Os planos não param nas novas conquistas, a ideia é ampliar o rol de novidades, para isso, entra nos investimentos a curto prazo o lançamento de um fundo de direitos creditórios (FIDC) para ampliar a capacidade de originação. Segundo afirma o chefe de desenvolvimento de negócios da Neon, Rafael Matos, o dinheiro da rodada vai para inovação, produtos e reforço do time.

Vagas abertas

A fintech está oferecendo novas vagas e, com parte do valor conquistado, apostará em novos talentos para compor o grupo. Ela vem apostando em compor a equipe com profissionais que já atuam há bastante tempo na área, nomes como Sigrist (ex-Itaú) e de Mazini (ex-Amazon). Carol Oksman, chefe da área de aquisição diz que mais do que saber o que a pessoa já fez, eles buscam saber o que querem construir. A aposta é testar as pessoas em novas áreas.
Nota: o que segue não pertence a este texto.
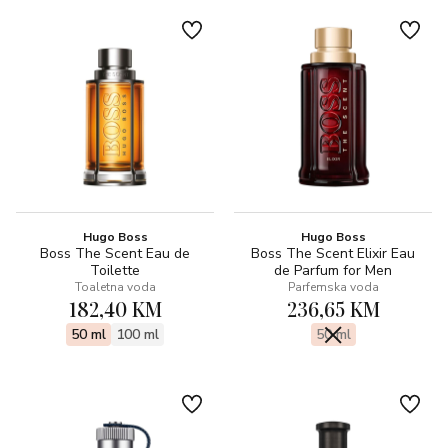
Hugo Boss
Hugo Boss
Boss The Scent Eau de
Boss The Scent Elixir Eau
Toilette
de Parfum for Men
Toaletna voda
Parfemska voda
182,40 KM
236,65 KM
50 ml
100 ml
50 ml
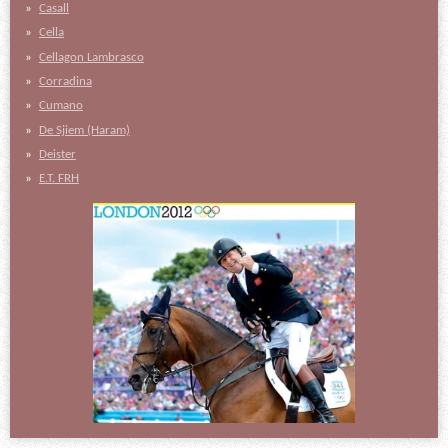
Casall
Cella
Cellagon Lambrasco
Corradina
Cumano
De Sjiem (Haram)
Deister
E.T. FRH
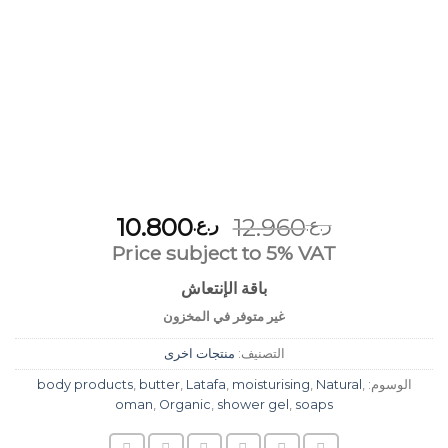
السعر
السعر
10.800
12.960
ر.ع.
ر.ع.
الأصلي
الحالي
Price subject to 5% VAT
هو:
هو:
باقة الإنتعاش
ر.ع.12.960.
ر.ع.10.800.
غير متوفر في المخزون
التصنيف:
منتجات اخرى
الوسوم:
,
Natural
,
moisturising
,
Latafa
,
butter
,
body products
oman
,
Organic
,
shower gel
,
soaps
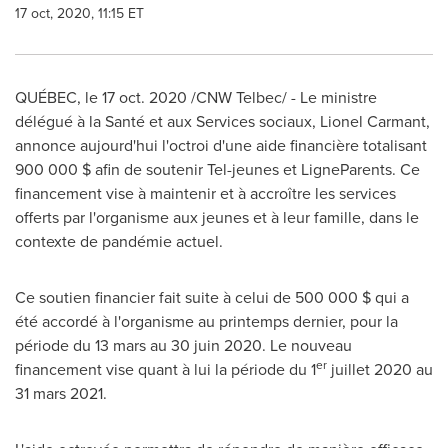
17 oct, 2020, 11:15 ET
QUÉBEC, le
17 oct. 2020
/CNW Telbec/ - Le ministre
délégué à la Santé et aux Services sociaux,
Lionel Carmant
,
annonce aujourd'hui l'octroi d'une aide financière totalisant
900 000 $ afin de soutenir Tel-jeunes et LigneParents. Ce
financement vise à maintenir et à accroître les services
offerts par l'organisme aux jeunes et à leur famille, dans le
contexte de pandémie actuel.
Ce soutien financier fait suite à celui de 500 000 $ qui a
été accordé à l'organisme au printemps dernier, pour la
période du 13 mars au 30 juin 2020. Le nouveau
er
financement vise quant à lui la période du 1
juillet 2020 au
31 mars 2021.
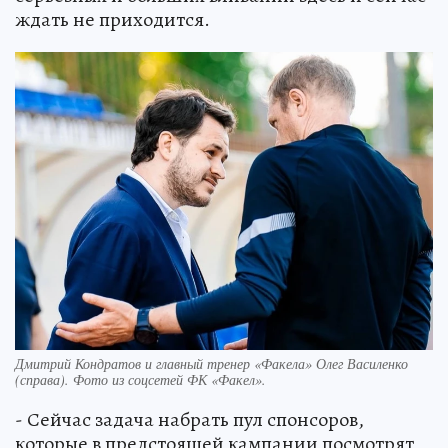
ждать не приходится.
Дмитрий Кондратов и главный тренер «Факела» Олег Василенко
(справа). Фото из соцсетей ФК «Факел».
- Сейчас задача набрать пул спонсоров,
которые в предстоящей кампании посмотрят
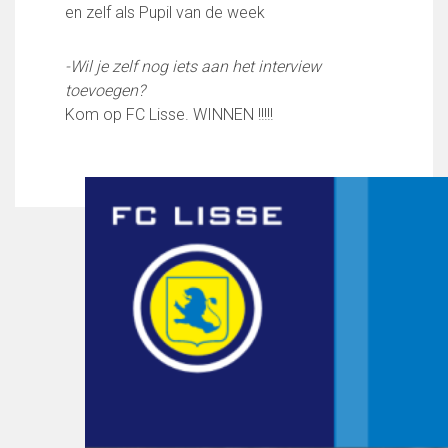
en zelf als Pupil van de week
-Wil je zelf nog iets aan het interview
toevoegen?
Kom op FC Lisse. WINNEN !!!!!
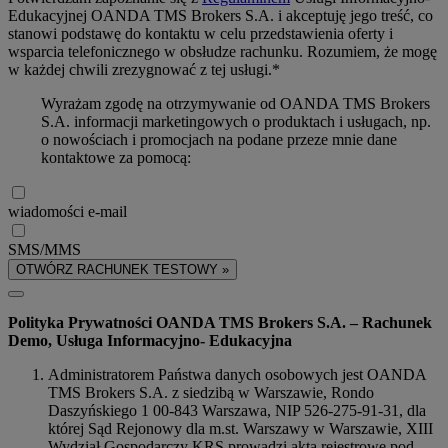
Edukacyjnej OANDA TMS Brokers S.A. i akceptuję jego treść, co
stanowi podstawę do kontaktu w celu przedstawienia oferty i
wsparcia telefonicznego w obsłudze rachunku. Rozumiem, że mogę
w każdej chwili zrezygnować z tej usługi.*
Wyrażam zgodę na otrzymywanie od OANDA TMS Brokers
S.A. informacji marketingowych o produktach i usługach, np.
o nowościach i promocjach na podane przeze mnie dane
kontaktowe za pomocą:
wiadomości e-mail
SMS/MMS
OTWÓRZ RACHUNEK TESTOWY »
Polityka Prywatności OANDA TMS Brokers S.A. – Rachunek
Demo, Usługa Informacyjno- Edukacyjna
Administratorem Państwa danych osobowych jest OANDA
TMS Brokers S.A. z siedzibą w Warszawie, Rondo
Daszyńskiego 1 00-843 Warszawa, NIP 526-275-91-31, dla
której Sąd Rejonowy dla m.st. Warszawy w Warszawie, XIII
Wydział Gospodarczy KRS prowadzi akta rejestrowe pod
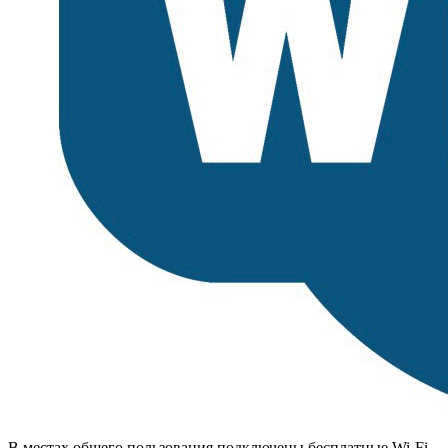
В местах общего пользования подключены бесплатные Wi-Fi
Segundo explica Luiz ribeiro, executivo da gestora de private equity, eles buscam negócios que se beneficiem a transformação digital. Para ele, a fintech tem como concorrentes os grandes bancos, com o bônus de já ter nascido digital. A vantagem de custos em relação aos bancos tradicionais é relevante.
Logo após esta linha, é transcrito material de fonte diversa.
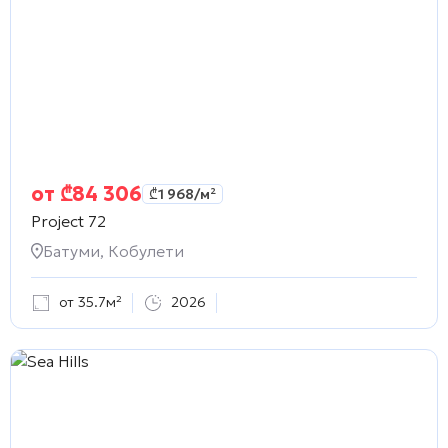
от
₾
84 306
₾
1 968
/м²
Project 72
Батуми, Кобулети
от 35.7м²
2026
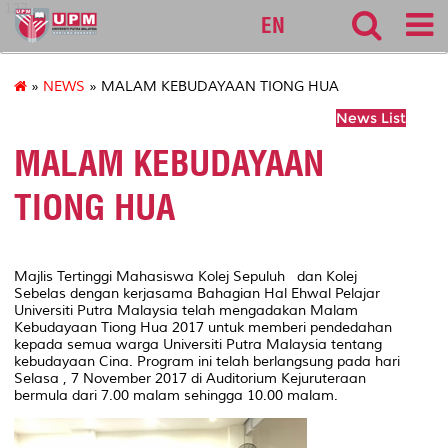
127
EN
»
NEWS
» MALAM KEBUDAYAAN TIONG HUA
News List
MALAM KEBUDAYAAN
TIONG HUA
Majlis Tertinggi Mahasiswa Kolej Sepuluh dan Kolej
Sebelas dengan kerjasama Bahagian Hal Ehwal Pelajar
Universiti Putra Malaysia telah mengadakan Malam
Kebudayaan Tiong Hua 2017 untuk memberi pendedahan
kepada semua warga Universiti Putra Malaysia tentang
kebudayaan Cina. Program ini telah berlangsung pada hari
Selasa , 7 November 2017 di Auditorium Kejuruteraan
bermula dari 7.00 malam sehingga 10.00 malam.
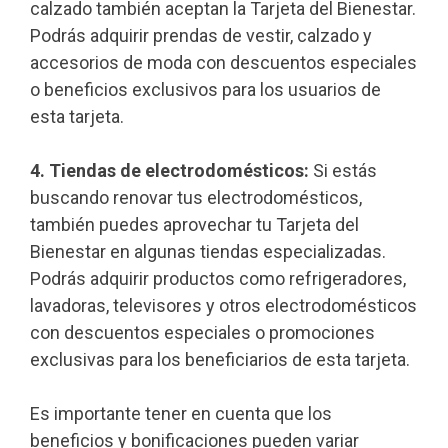
calzado también aceptan la Tarjeta del Bienestar.
Podrás adquirir prendas de vestir, calzado y
accesorios de moda con descuentos especiales
o beneficios exclusivos para los usuarios de
esta tarjeta.
4. Tiendas de electrodomésticos:
Si estás
buscando renovar tus electrodomésticos,
también puedes aprovechar tu Tarjeta del
Bienestar en algunas tiendas especializadas.
Podrás adquirir productos como refrigeradores,
lavadoras, televisores y otros electrodomésticos
con descuentos especiales o promociones
exclusivas para los beneficiarios de esta tarjeta.
Es importante tener en cuenta que los
beneficios y bonificaciones pueden variar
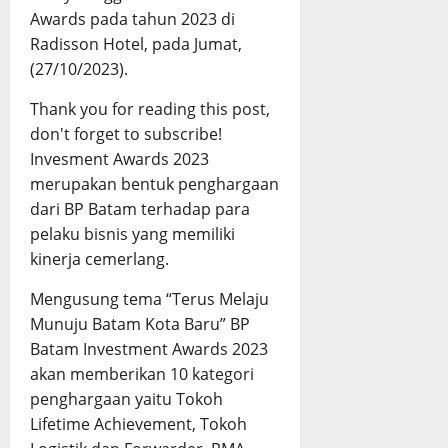
Awards pada tahun 2023 di
Radisson Hotel, pada Jumat,
(27/10/2023).
Thank you for reading this post,
don't forget to subscribe!
Invesment Awards 2023
merupakan bentuk penghargaan
dari BP Batam terhadap para
pelaku bisnis yang memiliki
kinerja cemerlang.
Mengusung tema “Terus Melaju
Munuju Batam Kota Baru” BP
Batam Investment Awards 2023
akan memberikan 10 kategori
penghargaan yaitu Tokoh
Lifetime Achievement, Tokoh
Aproximação da fintech a um IPO

A GA deposita sua expectativa no bom desempenho a partir do investimento e acredita que possa dar um novo gás até o “breakeven” e, com isso, aproximar o banco digital de um IPO ou uma operação estratégica. A Neon teve um prejuízo de R$ 105,3 milhões em 2019, ultrapassando em duas vezes mais a perda registrada em 2018. A queda na receita líquida operacional foi de R$ 4,9 milhões para quase R$ 24 milhões.